Devtron doesn't stop its vigilance post-deployment. It seamlessly integrates with runtime security tools, enabling the scanning of your live containers and workloads for any potential vulnerabilities or threats. Furthermore, Devtron's vulnerability scanner, powered by Trivy, continuously monitors your application for vulnerabilities, extending its scope to include scanning Kubernetes resources. This comprehensive approach ensures that your application remains resilient against evolving security challenges.

Security Policies

Devtron's security policies feature allows you to define policies at the global (i.e. all clusters on devtron), cluster, or application level. These policies govern the deployment of your applications based on the severity of vulnerabilities found during the scanning process. For example, you can set a policy to prevent the deployment of applications with critical vulnerabilities.

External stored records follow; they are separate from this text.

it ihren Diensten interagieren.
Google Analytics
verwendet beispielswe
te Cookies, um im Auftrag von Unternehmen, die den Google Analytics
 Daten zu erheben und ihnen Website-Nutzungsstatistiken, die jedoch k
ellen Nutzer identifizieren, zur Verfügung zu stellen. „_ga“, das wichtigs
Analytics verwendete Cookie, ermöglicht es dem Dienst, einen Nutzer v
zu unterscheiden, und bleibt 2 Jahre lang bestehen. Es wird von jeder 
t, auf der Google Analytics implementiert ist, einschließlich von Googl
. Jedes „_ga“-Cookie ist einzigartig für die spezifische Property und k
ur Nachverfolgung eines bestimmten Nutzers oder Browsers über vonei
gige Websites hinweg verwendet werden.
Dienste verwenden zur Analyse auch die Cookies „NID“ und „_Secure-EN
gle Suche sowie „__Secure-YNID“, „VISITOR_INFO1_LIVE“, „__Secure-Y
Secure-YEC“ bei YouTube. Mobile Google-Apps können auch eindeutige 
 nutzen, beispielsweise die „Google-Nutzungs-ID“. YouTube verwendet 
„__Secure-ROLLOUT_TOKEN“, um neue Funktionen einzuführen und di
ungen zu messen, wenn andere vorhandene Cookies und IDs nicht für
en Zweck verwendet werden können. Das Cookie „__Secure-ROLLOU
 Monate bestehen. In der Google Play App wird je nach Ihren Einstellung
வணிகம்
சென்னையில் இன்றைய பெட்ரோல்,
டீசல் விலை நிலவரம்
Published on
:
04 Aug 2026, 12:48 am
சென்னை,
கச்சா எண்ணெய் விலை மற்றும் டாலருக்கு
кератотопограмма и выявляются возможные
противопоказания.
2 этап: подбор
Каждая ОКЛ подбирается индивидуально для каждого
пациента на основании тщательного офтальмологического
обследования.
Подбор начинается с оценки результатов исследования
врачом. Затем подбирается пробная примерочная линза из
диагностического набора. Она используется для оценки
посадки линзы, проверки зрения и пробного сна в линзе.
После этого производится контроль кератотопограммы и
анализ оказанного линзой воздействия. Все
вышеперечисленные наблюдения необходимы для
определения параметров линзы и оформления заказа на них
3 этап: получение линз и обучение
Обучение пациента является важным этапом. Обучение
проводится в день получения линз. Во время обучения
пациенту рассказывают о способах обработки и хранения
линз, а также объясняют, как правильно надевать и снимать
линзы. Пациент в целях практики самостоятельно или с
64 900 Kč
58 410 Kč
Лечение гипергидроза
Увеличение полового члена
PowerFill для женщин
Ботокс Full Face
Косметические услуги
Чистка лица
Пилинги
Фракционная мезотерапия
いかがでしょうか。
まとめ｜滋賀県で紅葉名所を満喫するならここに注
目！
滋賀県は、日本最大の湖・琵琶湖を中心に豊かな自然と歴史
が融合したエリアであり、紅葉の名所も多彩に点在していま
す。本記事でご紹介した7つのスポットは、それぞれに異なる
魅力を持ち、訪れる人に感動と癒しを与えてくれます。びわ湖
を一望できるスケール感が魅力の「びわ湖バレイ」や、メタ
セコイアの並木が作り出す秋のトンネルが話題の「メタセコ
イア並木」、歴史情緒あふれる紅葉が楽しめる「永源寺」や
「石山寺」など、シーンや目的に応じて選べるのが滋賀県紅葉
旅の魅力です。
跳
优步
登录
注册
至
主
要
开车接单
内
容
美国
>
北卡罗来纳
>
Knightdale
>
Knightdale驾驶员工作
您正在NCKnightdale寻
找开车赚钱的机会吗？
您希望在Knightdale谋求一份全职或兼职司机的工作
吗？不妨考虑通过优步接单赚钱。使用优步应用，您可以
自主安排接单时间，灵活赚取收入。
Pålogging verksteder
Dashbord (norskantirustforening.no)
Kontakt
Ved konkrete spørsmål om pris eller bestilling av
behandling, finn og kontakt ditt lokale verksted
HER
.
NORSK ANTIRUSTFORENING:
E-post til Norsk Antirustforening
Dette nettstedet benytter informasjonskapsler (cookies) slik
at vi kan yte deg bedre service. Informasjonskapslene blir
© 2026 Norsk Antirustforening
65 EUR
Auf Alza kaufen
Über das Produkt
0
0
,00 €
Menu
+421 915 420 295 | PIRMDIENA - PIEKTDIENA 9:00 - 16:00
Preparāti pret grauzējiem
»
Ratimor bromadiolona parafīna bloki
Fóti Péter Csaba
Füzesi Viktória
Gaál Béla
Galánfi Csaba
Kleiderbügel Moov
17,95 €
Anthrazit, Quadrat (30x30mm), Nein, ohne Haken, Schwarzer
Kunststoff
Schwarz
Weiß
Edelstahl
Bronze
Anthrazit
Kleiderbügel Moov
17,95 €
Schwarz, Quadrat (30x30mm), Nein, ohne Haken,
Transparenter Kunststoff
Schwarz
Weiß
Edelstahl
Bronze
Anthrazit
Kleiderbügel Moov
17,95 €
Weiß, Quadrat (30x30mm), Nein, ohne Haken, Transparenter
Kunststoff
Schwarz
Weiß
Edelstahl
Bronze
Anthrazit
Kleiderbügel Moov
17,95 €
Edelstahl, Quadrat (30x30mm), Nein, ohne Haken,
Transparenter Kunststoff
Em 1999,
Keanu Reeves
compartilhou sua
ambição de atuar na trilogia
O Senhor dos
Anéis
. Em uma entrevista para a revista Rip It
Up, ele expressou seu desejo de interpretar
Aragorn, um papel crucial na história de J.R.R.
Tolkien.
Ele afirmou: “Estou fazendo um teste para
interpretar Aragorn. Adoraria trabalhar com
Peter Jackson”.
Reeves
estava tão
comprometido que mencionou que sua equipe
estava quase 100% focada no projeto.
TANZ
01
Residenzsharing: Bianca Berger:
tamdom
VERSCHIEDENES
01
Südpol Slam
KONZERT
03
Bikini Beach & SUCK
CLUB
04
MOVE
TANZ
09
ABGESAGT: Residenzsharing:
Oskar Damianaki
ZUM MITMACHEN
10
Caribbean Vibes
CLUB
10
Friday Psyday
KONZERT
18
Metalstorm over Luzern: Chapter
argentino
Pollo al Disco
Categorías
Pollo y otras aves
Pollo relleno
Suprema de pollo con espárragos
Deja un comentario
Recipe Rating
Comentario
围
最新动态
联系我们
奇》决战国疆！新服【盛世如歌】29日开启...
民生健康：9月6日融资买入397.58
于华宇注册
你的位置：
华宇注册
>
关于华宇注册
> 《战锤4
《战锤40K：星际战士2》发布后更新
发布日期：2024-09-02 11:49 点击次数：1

Devtron stands out from other software delivery platforms with DevSecOps as its one of the core pillars. It provides an intuitive dashboard that seamlessly integrates multiple industry-leading vulnerability scanning tools into a single workflow. This centralized approach not only streamlines the process but also reduces complexity. Moreover, Devtron empowers you with the ability to define custom security policies and automate actions based on vulnerability severity, ensuring that only secure applications make it to production. Its comprehensive end-to-end vulnerability scanning capabilities span the entire software development lifecycle, from pre-CI to post-deployment, providing a robust and holistic approach to vulnerability management. With the flexibility to leverage popular tools like Semgrep, SonarQube, Trivy, Clair, and Copacetic, Devtron offers a powerful yet user-friendly solution tailored to your specific needs, ultimately delivering a more secure and efficient application delivery pipeline.

Conclusion

We know containers are an efficient way to develop, package, and deploy applications. However, they do come with their security risks. In this blog post, we have explored the common container vulnerabilities, and what they resulted in for some organizations. We’ve also discussed how to manage these vulnerabilities throughout the application workflow. Devtron provides a centralized platform to integrate industry-leading vulnerability scanning tools seamlessly into your workflow. This allows you to identify and address vulnerabilities early on, ensuring a more secure and robust application pipeline. By leveraging Devtron's capabilities, you can:

  • Automate vulnerability scanning across all stages of development and deployment.
  • Define security policies to enforce secure deployments.
  • Continuously monitor your production environment for vulnerabilities.